Presente il vicepresidente esecutivo della Commissione europea Raffaele Fitto: «Siamo in una fase di modernizzazione della politica di coesione. Dobbiamo rendere queste politiche molto più efficaci utilizzando gli strumenti nelle leve della flessibilità», ha spiegato Fitto a margine dell’evento.
«In modo particolare – ha aggiunto – dobbiamo partire da un elemento già verificato nell’attuale programmazione, due settimane fa abbiamo chiuso la prima revisione di programmi di coesione, dando agli Stati membri delle regioni la possibilità di modificare i contenuti degli attuali programmi, di scegliere su base volontaria i nuovi obiettivi. Gli obiettivi sono stati condivisi con gli Stati membri e con le regioni, che hanno prodotto un risultato molto positivo». Fitto ha spiegato che «la previsione appena conclusa ha riguardato 35 miliardi di euro, l’Italia l’ha affrontata per circa 7 miliardi di euro su alcune delle priorità che sono state indicate. Le priorità – ha aggiunto – sono la casa, l’acqua, l’energia, la competitività e la difesa. Su questo penso che si sia fatto un buon lavoro, dobbiamo proseguire in questo lavoro di adeguamento della politica di coesione perché i programmi attuali sono stati oggetto di una discussione e di un confronto tra la Commissione europea e gli Stati membri dal 2019 e 2021, sono stati sottoscritti nel 2022, spendere oggi le risorse così com’è si è deciso di farlo quattro anni fa rappresentare un limite enorme in un mondo che cambia, e quindi questa flessibilità è propedeutica anche al lavoro che stiamo facendo sul futuro bilancio, dove la politica di coesione deve essere appunto adeguata a questi nuovi scenari: un bilancio più flessibile, un bilancio più semplificato che sia in grado di finalizzare queste politiche e gli obiettivi che realmente dobbiamo portare avanti».

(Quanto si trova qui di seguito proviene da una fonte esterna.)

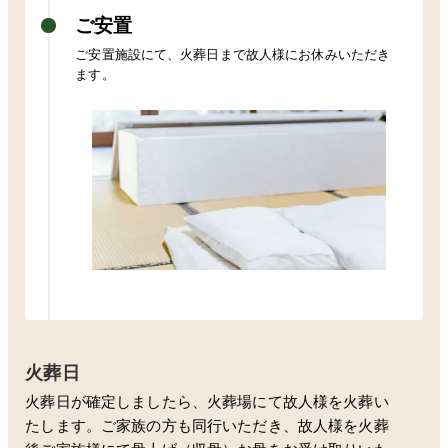
ご安置
ご安置施設にて、火葬日まで故人様にお休みいただき
ます。
火葬日
火葬日が確定しましたら、火葬場にて故人様を火葬い
たします。ご家族の方も同行いただき、故人様を火葬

L’apertura dei lavori e la linea della giornata si è delineato con la relazione introduttiva di Christian Ferrari, segretario confederale della Cgil. Il dibattito, moderato dalla giornalista de Il Domani Daniela Preziosi, con un confronto serrato tra i diversi livelli istituzionali, a partire dall’intervento di Fitto, che durante l’intervista ha risposto anche a una domanda sulle immagini degli attivisti della Flotilla umiliati dal ministro israeliano Ben Gvir: «C’è la piena e totale condivisione delle parole del presidente della Repubblica. Le immagini sono incommentabili ed è ancor più grave che ciò che accada da parte di un ministro. C’è stata una condanna unanime da parte dell’intero sistema istituzionale, europeo e italiano. Tutti ci riconosciamo nelle parole di Mattarella», ha aggiunto.
Poi la parola agli amministratori che governano il territorio quotidianamente: Antonio Decaro, presidente della Regione Puglia, Gaetano Manfredi, sindaco di Napoli e presidente dell’Anci, Roberto Occhiuto, presidente della Regione Calabria, e Alessandra Todde, presidente della Regione Sardegna. A portare una riflessione profonda sui presidi di giustizia nel Meridione il magistrato Rocco Maruotti, segretario generale dell’Anm. Infine la conclusione con l’atteso intervento del segretario generale della Cgil, Maurizio Landini.